Claim 1 Current at any resistive element in the electrical network in either direction is always less than or equal to the maximum flow at the corresponding edge in the graph. Therefore, the maximum current through the electrical network is less than the weight of the minimum cut of the flow graph:

 $\lim_{V_{in} \rightarrow \infty} (I_{in}) \leq \min_{X_C}\sum_{(a,b) \in X_C}w_{ab} .$

Claim 2 As the input voltage $V_{in}$ approaches infinity, there exists at least one cut set $X'_C$ such that the voltage across the cut set approaches infinity.

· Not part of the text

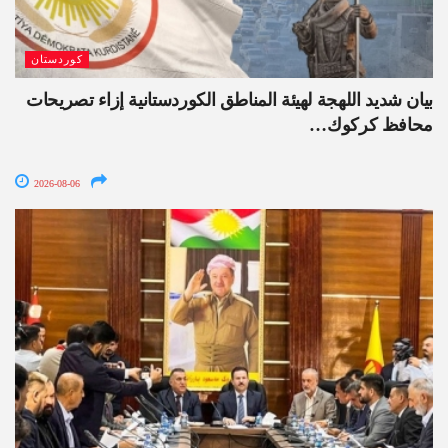
كوردستان
بيان شديد اللهجة لهيئة المناطق الكوردستانية إزاء تصريحات
محافظ كركوك…
2026-08-06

 $\exists X'_C \;\; \forall \; (a,b) \in X'_C \;\; \lim_{V_{in} \rightarrow \infty}(v_{ab}) = \infty$

This implies that:

 $\lim_{V_{in} \rightarrow \infty} (I_{in}) = \sum_{(a,b) \in X'_C}w_{ab} \; \geq \; \min_{X_C}\sum_{(a,b) \in X_C}w_{ab}.$

Given claims 1 and 2 above:

 $\lim_{V_{in} \rightarrow \infty} (I_{in}) = \min_{X_C}\sum_{(a,b) \in X_C}w_{ab} .$

==See also==
The existence and uniqueness of a solution to the equations of an electrical network composed of monotone resistive elements was established by Duffin.

==Application==
Cederbaum's maximum flow theorem is the basis for the Simcut algorithm.